Quizá la legislación actual no sea la adecuada, es posible, pero opino que no puede decirse que carece de mecanismos. Uno de ellos apunta a la dificultad de interpretación y aplicación de la ley, pues el sistema económico en general y la propiedad en particular reciben una doble protección penal y civil.

De hecho, no resulta fácil establecer la frontera entre lo que es una infracción civil y lo que es delito. Esto ha quedado meridianamente claro en diferentes ocasiones, como el «caso De Miguel» aunque la más visible y sonada de los últimos años fue la relacionada con el gasteiztarra miembro de la «Casa Real» española.

En mi opinión, lo que ocurre es que España es un país que adolece del necesario «vigor democrático» propio de las democracias occidentales.
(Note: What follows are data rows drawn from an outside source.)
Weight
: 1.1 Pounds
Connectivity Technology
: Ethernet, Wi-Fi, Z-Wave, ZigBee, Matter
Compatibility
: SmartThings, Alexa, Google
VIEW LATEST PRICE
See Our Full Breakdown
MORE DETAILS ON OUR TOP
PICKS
Lo que este trabajo viene denunciando con frecuencia se escuda en un tecnicismo; «quiebra técnica», y parece que, una vez calificada la situación como tal, nadie es responsable de nada.

Se atribuye al riesgo como factor único y debe asumirse lo irreversible de la situación, por supuesto, con todas sus consecuencias.

La médula de todo este entramado compuesto por legislación «laxa» y delincuentes de «alto standing» que determinan llevar a cabo la «acumulación» en su propio beneficio reside en el corazón del capitalismo actual.

Por razones estéticas y para la mejor legitimación del sistema, intentan que esa explotación se haga limpiamente y de un modo «desapercibido», pero si existen dificultades para imponerlo en estas condiciones, el sistema tolera que la extracción del «excedente» se realice incluso al margen de las leyes. Es una situación, un método, que he intentado exponer a lo largo de este trabajo. Un método que es habitual en el capital. Un capital que –incluso imponiendo de forma severa y dura sus condiciones– siempre que le es posible, huye de la actividad económica productiva.

A pesar de que el «sistema» –que tiene nombre y apellidos– lo encumbra y aplaude, lo cierto es que una gran parte del capital se aplica en comprar y vender activos financieros, sin aportar –salvo el Impuesto sobre Sociedades–, beneficio relevante alguno a la sociedad.

Quizá sea este «modus operandi» –tan extendido–, lo que desde Lakua se empeñan en denominar «auzolan». No está mal.

Mi admirado artista oriotarra tenía razón; Viva el hormigón.